Exercise
Whenever the word "filme" occurs in a line of the material below, that line is counted. Report only the count.

■ ■ ■ ■ ■

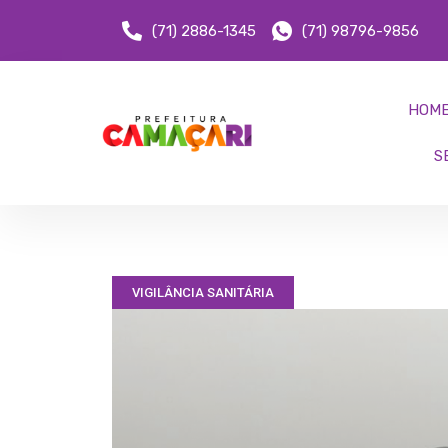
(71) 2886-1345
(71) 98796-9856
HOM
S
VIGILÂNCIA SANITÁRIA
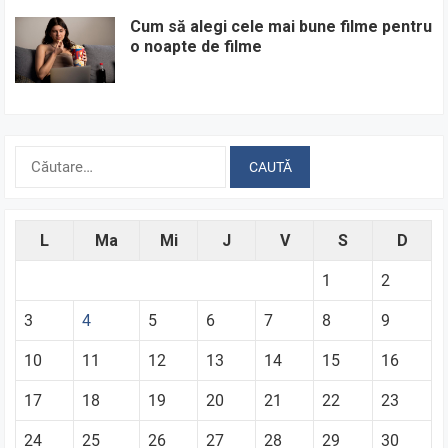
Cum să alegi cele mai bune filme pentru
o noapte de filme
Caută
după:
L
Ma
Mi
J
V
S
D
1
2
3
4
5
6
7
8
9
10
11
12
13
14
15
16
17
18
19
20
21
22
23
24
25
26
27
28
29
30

■ ■ ■ ■ ■

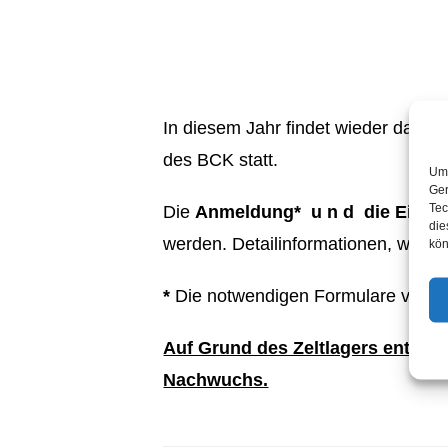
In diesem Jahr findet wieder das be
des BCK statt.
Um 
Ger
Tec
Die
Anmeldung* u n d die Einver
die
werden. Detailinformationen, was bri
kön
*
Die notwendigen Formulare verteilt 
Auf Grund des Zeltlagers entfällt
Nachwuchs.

■ ■ ■ ■ ■

Reply to the task
2